Durante uma reunião, a Semed informou ao MPF queo profissional só é tratado como professor quando, além dos Saberes Indígenas, também leciona outra matéria da grade curricular comum”.

Detalhes da recomendação – Dirigida ao prefeito José Maria Tapajós e à secretária de Educação Maria José Maia da Silva, a recomendação estabelece a necessidade da adoção das seguintes providências:
  • reconhecer e contratar os profissionais de Língua Materna e Notório Saber como professores, garantindo o mesmo regime jurídico do magistério; e
  • estabelecer um processo obrigatório de formação continuada e de progressão para formação superior para esses profissionais, se necessário com apoio de outros entes federativos e instituições de ensino.
Os processos de formação continuada e de progressão para formação superior, segundo a recomendação, devem ser obrigatórios e devem envolver a participação comunitária – nos termos da Convenção nº 169 da Organização Internacional do Trabalho (OIT) –, além de ter em vista que os monitores de saberes tradicionais não substituem professores com formação superior nos casos de turmas dos últimos anos do ensino fundamental e do ensino médio.

Além disso, o processo de formação continuada deve compreender metodologias de ensino adaptadas ao contexto intercultural, conhecimentos pedagógicos básicos, integração entre saberes tradicionais e currículo oficial e formação em serviço com acompanhamento especializado, apontam MPF e MPT.

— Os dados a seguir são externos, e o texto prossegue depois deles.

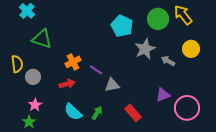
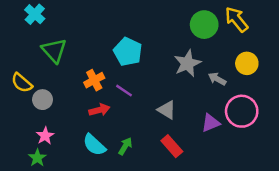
cyan pentagon: (122, 26) -> (128, 52), moved
green triangle: (42, 39) -> (54, 50), turned 30
yellow semicircle: (17, 64) -> (22, 83), turned 138
red arrow: (67, 84) -> (99, 110), moved
gray triangle: (112, 85) -> (167, 110), moved, turned 42
pink circle: (187, 108) -> (242, 111), moved

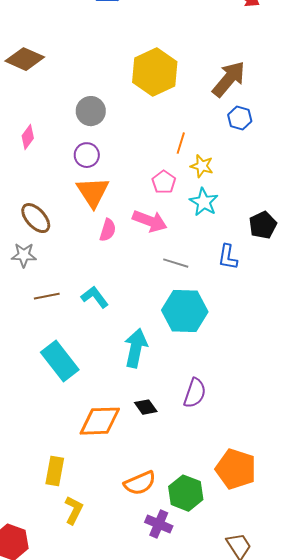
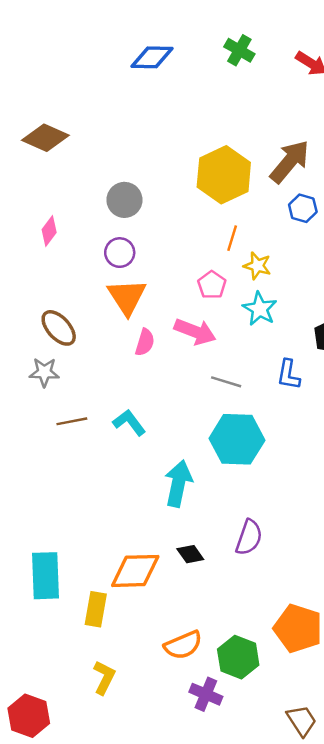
yellow hexagon: (155, 72) -> (224, 175), moved
cyan rectangle: (60, 361) -> (45, 576), moved, turned 36
yellow rectangle: (55, 471) -> (96, 609), moved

A recomendação também orienta que o processo de progressão para formação superior deve considerar cursos de licenciatura intercultural, programas especiais de formação de professores indígenas, reconhecimento de saberes adquiridos na experiência e flexibilização curricular que valorize os conhecimentos tradicionais.

Prazos e próximas etapas – A Prefeitura e a Semed têm até 3 de setembro para apresentar uma manifestação por escrito sobre o cumprimento da recomendação. De forma complementar, os órgãos notificaram a Semed para que, até 16 de julho, preste uma série de esclarecimentos, incluindo:
  • a quantidade de professores indígenas e de monitores de saberes tradicionais e língua materna, com dados sobre admissão e lotação; 
  • a remuneração base de professores indígenas, professores não indígenas e monitores, com a respectiva previsão legal; 
  • e a existência de diferenças entre as atividades exercidas pelos diferentes grupos.
Uma audiência presencial com o MPT, o Conselho Indígena Tapajós e Arapiuns (Cita) e a Semed foi agendada para 25 de agosto, na sede do MPF em Santarém, para tratar da questão.